■ Work order: Check each line of the material below for "Cancel", then copy the ones that contain it.
_ _ _ _ _ _ _
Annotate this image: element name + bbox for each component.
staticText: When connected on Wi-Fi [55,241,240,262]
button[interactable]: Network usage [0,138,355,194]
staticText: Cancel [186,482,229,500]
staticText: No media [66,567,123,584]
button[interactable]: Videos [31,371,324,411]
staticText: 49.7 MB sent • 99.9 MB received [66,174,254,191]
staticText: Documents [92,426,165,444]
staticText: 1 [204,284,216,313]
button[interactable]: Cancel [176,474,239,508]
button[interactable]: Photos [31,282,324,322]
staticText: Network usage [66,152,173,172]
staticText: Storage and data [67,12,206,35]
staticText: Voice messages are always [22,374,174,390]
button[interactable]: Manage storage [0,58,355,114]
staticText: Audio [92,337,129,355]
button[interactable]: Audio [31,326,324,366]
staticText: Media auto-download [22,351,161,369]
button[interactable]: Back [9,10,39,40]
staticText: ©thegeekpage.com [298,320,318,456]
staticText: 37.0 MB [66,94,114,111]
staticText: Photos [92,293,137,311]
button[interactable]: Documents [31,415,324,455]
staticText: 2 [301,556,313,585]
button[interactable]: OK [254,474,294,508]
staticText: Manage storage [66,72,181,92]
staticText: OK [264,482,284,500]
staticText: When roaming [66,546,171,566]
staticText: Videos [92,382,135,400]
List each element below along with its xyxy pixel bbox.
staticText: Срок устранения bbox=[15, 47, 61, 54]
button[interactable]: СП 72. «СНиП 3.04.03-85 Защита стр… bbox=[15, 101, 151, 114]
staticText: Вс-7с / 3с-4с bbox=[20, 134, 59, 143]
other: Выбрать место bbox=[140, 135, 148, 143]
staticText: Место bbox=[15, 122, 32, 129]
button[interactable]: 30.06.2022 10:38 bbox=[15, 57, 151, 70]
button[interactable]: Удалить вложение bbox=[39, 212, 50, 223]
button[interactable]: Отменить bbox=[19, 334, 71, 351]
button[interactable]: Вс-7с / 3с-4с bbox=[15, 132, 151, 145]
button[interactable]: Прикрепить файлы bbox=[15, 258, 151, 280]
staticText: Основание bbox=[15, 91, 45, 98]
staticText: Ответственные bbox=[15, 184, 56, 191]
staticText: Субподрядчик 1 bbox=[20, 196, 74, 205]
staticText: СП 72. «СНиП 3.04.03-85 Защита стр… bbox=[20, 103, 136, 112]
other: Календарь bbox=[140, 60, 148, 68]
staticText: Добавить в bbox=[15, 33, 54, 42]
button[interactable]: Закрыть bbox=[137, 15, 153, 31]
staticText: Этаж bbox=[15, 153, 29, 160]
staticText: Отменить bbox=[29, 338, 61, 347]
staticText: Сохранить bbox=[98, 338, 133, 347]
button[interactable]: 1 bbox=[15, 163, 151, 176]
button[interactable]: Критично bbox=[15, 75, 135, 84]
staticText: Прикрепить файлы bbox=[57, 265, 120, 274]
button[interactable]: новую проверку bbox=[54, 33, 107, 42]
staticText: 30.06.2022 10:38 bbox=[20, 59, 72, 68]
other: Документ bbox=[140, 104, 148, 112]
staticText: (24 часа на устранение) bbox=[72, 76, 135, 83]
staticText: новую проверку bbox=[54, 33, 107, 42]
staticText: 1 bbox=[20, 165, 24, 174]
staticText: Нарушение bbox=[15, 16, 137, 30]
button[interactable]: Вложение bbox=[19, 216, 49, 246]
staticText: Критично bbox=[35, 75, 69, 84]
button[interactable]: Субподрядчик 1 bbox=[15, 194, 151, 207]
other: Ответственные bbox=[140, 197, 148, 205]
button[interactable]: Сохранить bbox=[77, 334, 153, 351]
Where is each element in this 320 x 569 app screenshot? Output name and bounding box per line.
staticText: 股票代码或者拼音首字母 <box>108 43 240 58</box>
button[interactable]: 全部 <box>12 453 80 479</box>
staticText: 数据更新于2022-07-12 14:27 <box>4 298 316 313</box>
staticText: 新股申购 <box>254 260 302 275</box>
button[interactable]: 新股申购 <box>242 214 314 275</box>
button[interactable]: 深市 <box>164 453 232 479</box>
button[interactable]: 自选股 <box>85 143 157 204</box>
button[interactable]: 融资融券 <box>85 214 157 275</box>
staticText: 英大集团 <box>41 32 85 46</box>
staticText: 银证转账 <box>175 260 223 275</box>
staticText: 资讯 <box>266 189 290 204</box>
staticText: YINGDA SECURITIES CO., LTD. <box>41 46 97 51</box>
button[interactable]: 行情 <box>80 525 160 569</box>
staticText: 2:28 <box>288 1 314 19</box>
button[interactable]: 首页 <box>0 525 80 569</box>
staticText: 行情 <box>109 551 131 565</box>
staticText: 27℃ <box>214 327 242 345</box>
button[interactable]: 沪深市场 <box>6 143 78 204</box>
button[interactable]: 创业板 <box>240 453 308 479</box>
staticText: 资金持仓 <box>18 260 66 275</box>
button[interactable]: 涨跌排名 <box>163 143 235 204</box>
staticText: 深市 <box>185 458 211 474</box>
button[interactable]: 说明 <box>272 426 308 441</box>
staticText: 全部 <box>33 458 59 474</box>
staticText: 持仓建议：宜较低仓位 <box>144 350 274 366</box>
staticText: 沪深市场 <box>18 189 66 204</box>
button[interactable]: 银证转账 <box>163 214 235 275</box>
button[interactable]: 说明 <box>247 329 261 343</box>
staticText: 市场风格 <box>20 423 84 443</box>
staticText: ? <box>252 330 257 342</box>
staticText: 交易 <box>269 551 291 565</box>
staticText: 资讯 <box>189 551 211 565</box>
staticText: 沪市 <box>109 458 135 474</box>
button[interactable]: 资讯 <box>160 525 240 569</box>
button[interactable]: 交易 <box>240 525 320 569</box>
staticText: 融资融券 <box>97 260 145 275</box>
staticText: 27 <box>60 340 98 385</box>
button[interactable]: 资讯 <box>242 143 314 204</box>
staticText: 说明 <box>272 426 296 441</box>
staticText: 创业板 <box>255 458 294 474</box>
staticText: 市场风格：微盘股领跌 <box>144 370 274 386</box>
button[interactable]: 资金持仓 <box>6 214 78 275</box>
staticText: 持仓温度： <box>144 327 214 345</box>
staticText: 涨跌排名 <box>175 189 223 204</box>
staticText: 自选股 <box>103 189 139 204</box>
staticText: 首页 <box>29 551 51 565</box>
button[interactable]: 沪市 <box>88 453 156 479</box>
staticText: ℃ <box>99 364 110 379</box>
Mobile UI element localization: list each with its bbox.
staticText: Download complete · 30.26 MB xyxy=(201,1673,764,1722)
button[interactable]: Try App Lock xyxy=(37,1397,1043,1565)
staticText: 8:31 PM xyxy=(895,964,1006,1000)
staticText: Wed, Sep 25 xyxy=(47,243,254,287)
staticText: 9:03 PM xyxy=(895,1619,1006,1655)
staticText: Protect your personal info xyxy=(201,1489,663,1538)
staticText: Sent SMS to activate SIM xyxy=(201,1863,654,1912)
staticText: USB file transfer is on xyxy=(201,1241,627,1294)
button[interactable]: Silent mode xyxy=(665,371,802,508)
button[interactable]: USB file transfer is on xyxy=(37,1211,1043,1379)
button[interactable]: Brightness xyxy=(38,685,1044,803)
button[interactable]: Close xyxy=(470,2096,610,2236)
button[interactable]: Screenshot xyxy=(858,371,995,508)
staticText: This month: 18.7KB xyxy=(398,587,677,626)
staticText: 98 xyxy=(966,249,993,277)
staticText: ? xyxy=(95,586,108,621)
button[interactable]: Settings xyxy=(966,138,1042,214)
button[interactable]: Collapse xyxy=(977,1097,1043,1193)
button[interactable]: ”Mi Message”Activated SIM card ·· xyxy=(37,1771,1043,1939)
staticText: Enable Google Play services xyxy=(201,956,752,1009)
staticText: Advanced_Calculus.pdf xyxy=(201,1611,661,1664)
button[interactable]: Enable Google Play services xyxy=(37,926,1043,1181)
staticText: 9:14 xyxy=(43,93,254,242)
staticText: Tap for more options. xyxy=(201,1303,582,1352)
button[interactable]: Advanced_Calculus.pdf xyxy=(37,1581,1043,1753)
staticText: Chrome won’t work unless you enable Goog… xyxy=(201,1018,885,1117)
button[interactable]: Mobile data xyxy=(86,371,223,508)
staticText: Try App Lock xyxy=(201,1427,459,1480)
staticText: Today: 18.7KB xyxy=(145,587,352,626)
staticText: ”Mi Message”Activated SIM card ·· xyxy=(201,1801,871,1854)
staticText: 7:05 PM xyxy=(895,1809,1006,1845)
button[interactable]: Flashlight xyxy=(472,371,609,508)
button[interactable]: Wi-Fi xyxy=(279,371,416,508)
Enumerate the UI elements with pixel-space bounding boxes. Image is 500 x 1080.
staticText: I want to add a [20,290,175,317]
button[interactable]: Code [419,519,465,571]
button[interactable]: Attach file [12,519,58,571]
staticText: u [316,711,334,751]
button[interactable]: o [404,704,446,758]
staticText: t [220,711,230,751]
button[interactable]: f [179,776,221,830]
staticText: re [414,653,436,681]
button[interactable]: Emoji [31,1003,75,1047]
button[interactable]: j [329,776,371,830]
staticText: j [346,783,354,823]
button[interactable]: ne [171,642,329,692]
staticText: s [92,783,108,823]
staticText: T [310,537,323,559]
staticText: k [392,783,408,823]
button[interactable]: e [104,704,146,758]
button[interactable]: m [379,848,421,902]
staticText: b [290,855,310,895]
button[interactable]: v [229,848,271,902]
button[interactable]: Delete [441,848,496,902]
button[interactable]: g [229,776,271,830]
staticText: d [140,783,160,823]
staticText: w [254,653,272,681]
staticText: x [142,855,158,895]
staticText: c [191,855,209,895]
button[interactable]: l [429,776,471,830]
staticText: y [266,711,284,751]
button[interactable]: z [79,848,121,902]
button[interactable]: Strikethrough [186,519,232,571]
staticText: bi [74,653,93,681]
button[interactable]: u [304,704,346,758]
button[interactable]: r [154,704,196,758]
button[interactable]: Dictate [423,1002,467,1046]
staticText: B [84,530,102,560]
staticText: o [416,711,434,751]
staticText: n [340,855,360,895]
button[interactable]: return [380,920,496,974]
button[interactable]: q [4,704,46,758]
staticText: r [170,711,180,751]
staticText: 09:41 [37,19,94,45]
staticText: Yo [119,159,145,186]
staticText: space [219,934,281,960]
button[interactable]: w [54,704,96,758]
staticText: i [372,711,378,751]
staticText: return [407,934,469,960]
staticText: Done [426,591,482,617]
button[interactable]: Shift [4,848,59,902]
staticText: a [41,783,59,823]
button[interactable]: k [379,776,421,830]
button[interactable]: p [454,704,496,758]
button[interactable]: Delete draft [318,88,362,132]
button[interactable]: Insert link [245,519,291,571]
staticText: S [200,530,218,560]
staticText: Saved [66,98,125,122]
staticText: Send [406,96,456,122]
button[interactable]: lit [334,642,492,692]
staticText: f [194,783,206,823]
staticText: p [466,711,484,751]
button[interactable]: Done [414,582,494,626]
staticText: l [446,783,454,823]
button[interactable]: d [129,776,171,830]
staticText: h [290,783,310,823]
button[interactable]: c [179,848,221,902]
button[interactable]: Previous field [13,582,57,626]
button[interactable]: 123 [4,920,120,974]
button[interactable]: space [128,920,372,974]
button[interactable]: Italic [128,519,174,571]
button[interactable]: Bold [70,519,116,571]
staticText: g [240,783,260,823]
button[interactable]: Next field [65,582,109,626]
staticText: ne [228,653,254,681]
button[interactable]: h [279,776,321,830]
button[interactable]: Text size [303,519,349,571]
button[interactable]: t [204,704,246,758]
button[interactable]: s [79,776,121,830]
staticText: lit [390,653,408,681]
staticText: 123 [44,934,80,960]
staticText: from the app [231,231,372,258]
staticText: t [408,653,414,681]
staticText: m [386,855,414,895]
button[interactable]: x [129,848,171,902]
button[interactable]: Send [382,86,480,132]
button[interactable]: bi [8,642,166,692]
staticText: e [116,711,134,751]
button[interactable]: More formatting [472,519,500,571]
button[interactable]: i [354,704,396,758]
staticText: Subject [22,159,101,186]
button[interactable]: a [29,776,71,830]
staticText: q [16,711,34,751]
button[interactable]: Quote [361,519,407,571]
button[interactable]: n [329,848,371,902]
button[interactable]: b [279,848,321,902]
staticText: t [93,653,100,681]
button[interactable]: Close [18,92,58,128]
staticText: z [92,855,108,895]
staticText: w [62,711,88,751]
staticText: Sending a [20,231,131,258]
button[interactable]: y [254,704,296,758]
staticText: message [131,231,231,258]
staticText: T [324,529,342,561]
_ _ _ _ _ _ _
■ Finished task:
staticText: Cancel [186,482,229,500]
button[interactable]: Cancel [176,474,239,508]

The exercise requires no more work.